[英]How to remove duplicates from list of lists which is in pandas data frame
我有以下數據框。 我想比較具有列表列表的兩列並刪除重復項,然后將兩者合並為一個。 我正在嘗試以下邏輯,但它會拋出錯誤“TypeError:unhashable type:'list'”。
數據框:-
df = pd.DataFrame({'col1':[[[1452, 5099], [1418, 499]], [[1427, 55099]]],
'col2':[[[1452, 5099], [1417, 490]], [[1317, 55010]]]})
df
col1 col2
0 [[1452, 5099], [1418, 499]] [[1452, 5099], [1417, 490]]

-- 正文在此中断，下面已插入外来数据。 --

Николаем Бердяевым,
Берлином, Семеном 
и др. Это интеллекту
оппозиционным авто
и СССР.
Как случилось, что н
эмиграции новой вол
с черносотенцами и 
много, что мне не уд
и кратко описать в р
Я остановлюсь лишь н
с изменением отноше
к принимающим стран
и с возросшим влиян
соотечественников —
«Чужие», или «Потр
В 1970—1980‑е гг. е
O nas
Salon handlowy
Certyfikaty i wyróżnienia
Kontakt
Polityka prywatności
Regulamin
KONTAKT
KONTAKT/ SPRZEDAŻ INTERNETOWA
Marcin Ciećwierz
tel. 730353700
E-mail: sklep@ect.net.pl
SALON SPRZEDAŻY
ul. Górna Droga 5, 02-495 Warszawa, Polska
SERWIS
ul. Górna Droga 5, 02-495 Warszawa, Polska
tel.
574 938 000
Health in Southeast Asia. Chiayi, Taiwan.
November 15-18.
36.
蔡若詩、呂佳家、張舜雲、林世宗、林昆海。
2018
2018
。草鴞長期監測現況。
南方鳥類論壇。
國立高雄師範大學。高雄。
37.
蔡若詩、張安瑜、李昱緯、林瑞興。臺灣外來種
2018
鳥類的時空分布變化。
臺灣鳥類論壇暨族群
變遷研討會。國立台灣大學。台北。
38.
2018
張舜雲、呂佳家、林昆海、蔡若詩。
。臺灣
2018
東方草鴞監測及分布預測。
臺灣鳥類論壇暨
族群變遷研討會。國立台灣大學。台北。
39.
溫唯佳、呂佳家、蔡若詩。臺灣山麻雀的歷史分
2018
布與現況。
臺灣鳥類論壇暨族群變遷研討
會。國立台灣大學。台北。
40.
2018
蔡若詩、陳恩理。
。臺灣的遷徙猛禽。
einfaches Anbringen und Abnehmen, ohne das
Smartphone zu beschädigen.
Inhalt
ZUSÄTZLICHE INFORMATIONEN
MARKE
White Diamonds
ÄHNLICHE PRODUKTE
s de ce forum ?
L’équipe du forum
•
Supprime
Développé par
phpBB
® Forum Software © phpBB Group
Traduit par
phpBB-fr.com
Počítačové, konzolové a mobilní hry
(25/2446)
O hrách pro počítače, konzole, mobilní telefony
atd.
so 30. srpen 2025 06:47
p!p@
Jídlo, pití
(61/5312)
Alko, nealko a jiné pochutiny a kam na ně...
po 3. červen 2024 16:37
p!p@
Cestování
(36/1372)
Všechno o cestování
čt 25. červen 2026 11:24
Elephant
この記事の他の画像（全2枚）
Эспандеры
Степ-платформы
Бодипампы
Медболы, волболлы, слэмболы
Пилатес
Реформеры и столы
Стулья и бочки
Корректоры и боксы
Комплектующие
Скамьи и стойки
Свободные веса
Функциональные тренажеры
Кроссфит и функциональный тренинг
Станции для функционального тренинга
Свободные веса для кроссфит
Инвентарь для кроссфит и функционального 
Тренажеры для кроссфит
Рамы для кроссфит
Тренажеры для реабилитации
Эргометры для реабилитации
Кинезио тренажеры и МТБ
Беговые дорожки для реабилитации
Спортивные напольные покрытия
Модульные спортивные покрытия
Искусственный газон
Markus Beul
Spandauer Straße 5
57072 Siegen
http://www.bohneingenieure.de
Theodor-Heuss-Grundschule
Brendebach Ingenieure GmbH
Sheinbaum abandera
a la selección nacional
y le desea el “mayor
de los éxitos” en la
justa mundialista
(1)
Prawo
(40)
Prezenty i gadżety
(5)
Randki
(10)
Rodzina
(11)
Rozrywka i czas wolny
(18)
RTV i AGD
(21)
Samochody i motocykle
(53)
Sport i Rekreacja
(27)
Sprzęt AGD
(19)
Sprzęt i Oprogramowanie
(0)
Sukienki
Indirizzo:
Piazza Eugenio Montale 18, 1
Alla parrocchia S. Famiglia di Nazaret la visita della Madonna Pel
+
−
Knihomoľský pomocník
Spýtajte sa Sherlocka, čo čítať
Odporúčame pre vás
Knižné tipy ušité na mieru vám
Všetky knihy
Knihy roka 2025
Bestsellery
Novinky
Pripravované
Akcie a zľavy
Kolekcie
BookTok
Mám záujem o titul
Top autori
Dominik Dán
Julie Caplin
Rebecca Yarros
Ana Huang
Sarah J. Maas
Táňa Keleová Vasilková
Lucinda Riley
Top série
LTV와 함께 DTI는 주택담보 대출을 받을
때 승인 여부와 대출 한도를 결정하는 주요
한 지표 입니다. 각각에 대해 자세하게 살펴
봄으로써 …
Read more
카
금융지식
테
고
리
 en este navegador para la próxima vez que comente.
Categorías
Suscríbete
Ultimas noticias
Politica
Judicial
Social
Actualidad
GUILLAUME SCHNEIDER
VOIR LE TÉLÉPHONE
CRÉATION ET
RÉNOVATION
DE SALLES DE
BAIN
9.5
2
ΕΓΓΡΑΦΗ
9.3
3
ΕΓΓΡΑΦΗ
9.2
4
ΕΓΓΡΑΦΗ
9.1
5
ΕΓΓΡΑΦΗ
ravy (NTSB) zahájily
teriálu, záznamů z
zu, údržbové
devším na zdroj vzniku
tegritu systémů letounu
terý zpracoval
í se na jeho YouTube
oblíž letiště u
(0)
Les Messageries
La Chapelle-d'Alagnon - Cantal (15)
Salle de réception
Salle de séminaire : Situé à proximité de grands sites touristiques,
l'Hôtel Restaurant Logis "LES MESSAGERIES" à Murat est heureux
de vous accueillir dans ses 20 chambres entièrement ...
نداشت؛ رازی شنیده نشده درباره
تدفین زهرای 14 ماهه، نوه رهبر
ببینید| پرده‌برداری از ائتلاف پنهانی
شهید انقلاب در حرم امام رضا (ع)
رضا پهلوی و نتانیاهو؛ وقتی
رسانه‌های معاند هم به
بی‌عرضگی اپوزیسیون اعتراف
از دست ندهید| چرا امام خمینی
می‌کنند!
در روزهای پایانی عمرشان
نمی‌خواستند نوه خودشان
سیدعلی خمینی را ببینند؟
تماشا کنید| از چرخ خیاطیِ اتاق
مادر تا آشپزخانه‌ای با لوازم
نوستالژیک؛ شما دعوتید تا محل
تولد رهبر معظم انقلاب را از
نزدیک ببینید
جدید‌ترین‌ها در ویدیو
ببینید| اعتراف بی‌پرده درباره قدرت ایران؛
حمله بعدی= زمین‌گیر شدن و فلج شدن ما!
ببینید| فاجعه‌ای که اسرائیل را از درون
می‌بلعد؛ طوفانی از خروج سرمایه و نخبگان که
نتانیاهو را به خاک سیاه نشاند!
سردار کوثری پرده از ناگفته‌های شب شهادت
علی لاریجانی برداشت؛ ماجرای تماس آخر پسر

1 [[1427, 55099]] [[1317, 55010]]
res = [list(set(l1).union(l2) - set(l1).intersection(l2)) for l1, l2 in zip(df['col1'].tolist(), df['col2'].tolist())]
print(res)
錯誤:
類型錯誤:無法散列的類型:“列表”
例外 output:-
res = [[[1452, 5099], [1418, 499],[1417, 490]], [[1427, 55099],[1317, 55010]]]
df['result']=res
print(df)
col1 col2 result
0 [[1452, 5099], [1418, 499]] [[1452, 5099], [1417, 490]] [[1452, 5099], [1418, 499],[1417, 490]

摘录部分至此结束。